Thanks for the reply.

> > After just having split the action into two parts (FTI delete + Master
> > delete), it would appear that most of the delay does come from the
> > triggers executing.
>
> I imagine that the problem is that the triggers have to delete the FTI
> records retail --- one master record's worth at a time. That's
> inherently far less efficient than getting rid of all of them in a
> single query, as your comparison case is doing. I see no easy way
> to get around that in the context of the existing FTI design.

Would that really explain such a HUGE difference in performance?

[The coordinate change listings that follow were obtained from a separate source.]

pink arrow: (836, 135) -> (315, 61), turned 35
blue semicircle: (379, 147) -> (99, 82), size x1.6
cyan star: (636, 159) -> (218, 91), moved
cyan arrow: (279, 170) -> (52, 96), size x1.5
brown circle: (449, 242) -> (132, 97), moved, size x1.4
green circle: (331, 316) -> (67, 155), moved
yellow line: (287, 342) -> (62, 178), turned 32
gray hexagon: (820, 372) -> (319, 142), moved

Even without
any corresponding FTI records (if they are deleted first - I tried it)?

I am not talking about a few percent, or even factor 2 difference. I am
talking about a difference between 10 seconds to completion and aborting
after 45 minutes - on a 1 GHz machine.

> There is a new "tsearch" contrib module in 7.2 that might be worth your
> time to look at instead. I'm not sure whether it's any better on this
> measure, but at least it's a fresh implementation...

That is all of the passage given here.